As a part of the 2018 ASA DataFest held at University of Waterloo, my three team members and I spent 48 hours processing, analysing and modelling 2.6GBs of job posting data from Indeed.com.
It was a fun and challenging experience. We struggled with cleaning and engineering features on such a large data set, but powered through on caffeine, resilience and using brute force when all else failed.
Our efforts were rewarded by the insights we generated — which ended up winning us one of the three awards.
I’ll generalise the steps we took to get to our final results.
Understanding the Data
The first step to any type of data analysis is to get a feel for the data. Are there any anomalies? What can each variable tell us? What is the goal of our analysis? What can external sources or literature tell us about the data?

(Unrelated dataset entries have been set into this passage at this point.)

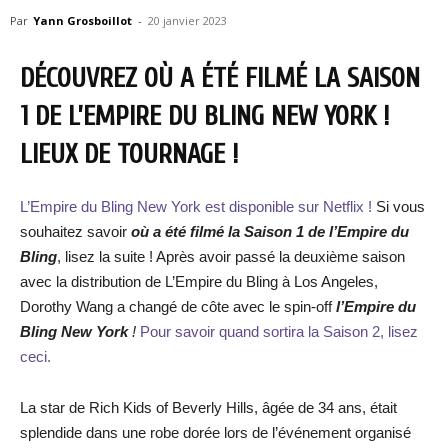
Par
Yann Grosboillot
-
20 janvier 2023
DÉCOUVREZ OÙ A ÉTÉ FILMÉ LA SAISON
1 DE L’EMPIRE DU BLING NEW YORK !
LIEUX DE TOURNAGE !
L’Empire du Bling New York est disponible sur Netflix !
Si vous
souhaitez savoir
où a été filmé la Saison 1 de l’Empire du
Bling
, lisez la suite ! Après avoir passé la deuxième saison
avec la distribution de L’Empire du Bling à Los Angeles,
Dorothy Wang a changé de côte avec le spin-off
l’Empire du
Bling New York
!
Pour savoir quand sortira la Saison 2, lisez
ceci.
La star de Rich Kids of Beverly Hills, âgée de 34 ans, était
splendide dans une robe dorée lors de l’événement organisé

We found that Indeed was paid by the number of clicks received per job posting, a variable found in our data set. It quickly became apparent that clicks was our parameter of interest: not only is it a revenue driver for Indeed, but it is also the preferred metric for companies to measure job visibility.
Without too much background knowledge on click motivations, we decided to use unsupervised learning to find the inherent relationships within the data set. Specifically, we used KMeans clustering to group salary, experience required, company rating and the average number of clicks per job posting by industry.
Ranking Companies by Clusters
Luckily, the clusters were very well defined. Using these clusters, each job posting could be given a letter/number grade based on how they compared against similar postings from the same industry. This information can help companies answer questions with regards to talent acquisition — are we paying too much for experienced individuals? Too little? What about our company rating?
Through analysing the centroid values of the clusters, we were also able to make several socio-economical insights about the job market.
- Company rating may not be indicative of job satisfaction.
The clusters showed a very clear relationship between high paying jobs and high company ratings. However, there is an abundance of research showing that there is an optimal threshold for salary, after which point job satisfaction ceases to increase (due to stress, responsibility and other downsides of high paying jobs).
Possibly, employees rate companies based on perceived satisfaction: higher paid jobs are rated more favourably because they feel they are being recognised more for their efforts.
- The majority of Indeed.com users are inexperienced and looking for entry level positions.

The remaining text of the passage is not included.